Like the 70D, it now implements the zone focus, though it doesn’t display the zone, just the selected focus points when you pre focus. It does seem to select the center of the zone, which is good (more often than not).
It’s also the first camera to support USB 3.0. We are not quite sure of the implications yet, as that depends on implementation. But it does open the door for faster download speeds and improved band width for tethered shooting.
The camera also potentially delivers improved image stabilization (Pentax claims an extra stop) and better durability of the shutter for up to 200000 cycles. Also, Pentax brings its movie mode into parity with the rest of the world. Now it has 1080p and 720-60p options along with a mic input and a headphone jack.
The body design wasn’t completely overhauled but it does have some significant changes from 5 series. Its weather sealed with magnesium alloy body, kind of heavy… The mode dials are now lockable, though we’re not sure about the implementation; there’s a lock switch that you use in conjunction with the more typical central button, it seems a bit overkill to us.
The interface is typical Pentax, the company does seem to think different. On other cameras on you hit a button on an info screen and navigate through the settings. On a Pentax you SEE all the important settings on the screen but you have to hit different buttons to change them. To change multiple settings on K-3 from a single screen you have to go into a more crowded and difficult to parse single screen. On a K-50, which has fewer features, this isn’t so bad. On a feature packed K-3, though, it’s a lot more to wade through.

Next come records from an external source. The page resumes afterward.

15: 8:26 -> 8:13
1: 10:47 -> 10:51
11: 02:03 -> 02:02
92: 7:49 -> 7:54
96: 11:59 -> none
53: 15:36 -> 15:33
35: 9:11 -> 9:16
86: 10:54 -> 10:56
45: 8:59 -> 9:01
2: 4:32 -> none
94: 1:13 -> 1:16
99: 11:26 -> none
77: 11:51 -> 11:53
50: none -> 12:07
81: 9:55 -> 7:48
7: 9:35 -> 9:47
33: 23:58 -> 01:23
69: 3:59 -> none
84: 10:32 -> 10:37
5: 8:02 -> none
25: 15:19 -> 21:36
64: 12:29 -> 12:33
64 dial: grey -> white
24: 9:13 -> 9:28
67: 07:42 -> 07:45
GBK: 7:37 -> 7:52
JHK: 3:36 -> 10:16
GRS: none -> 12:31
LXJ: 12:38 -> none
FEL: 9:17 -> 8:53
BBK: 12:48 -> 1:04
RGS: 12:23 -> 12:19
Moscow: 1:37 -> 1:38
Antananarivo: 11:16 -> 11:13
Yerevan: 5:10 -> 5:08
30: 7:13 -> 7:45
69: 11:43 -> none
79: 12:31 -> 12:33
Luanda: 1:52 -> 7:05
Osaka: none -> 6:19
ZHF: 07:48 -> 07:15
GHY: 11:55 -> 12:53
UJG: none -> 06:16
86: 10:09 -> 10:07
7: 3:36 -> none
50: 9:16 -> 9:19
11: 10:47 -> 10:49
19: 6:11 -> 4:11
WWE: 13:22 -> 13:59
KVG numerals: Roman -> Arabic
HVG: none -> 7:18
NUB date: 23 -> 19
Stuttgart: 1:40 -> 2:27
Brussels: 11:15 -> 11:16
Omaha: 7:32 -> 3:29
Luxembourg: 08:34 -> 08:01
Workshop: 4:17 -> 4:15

Naturally, there are some disappointments. For one thing, it has a fixed, rather than articulated LCD. For some reason, Pentax is the only manufacturer that resists incorporating movable LCDs. And the camera lacks built-in WiFi. Pentax instead opts to use SD card based solution from FluCard, which will have a custom option to support wireless tethering via web browser. Overall it’s an excellent machine for a die-hard Pentax fan (and there are plenty of those around) but for the rest of us there are cameras out there that for the same money ($1,300 Body Only, $1,600 with Battery Grip, $1,650 with 18-135mm lens) will give us a lot more than the new Pentax K-3.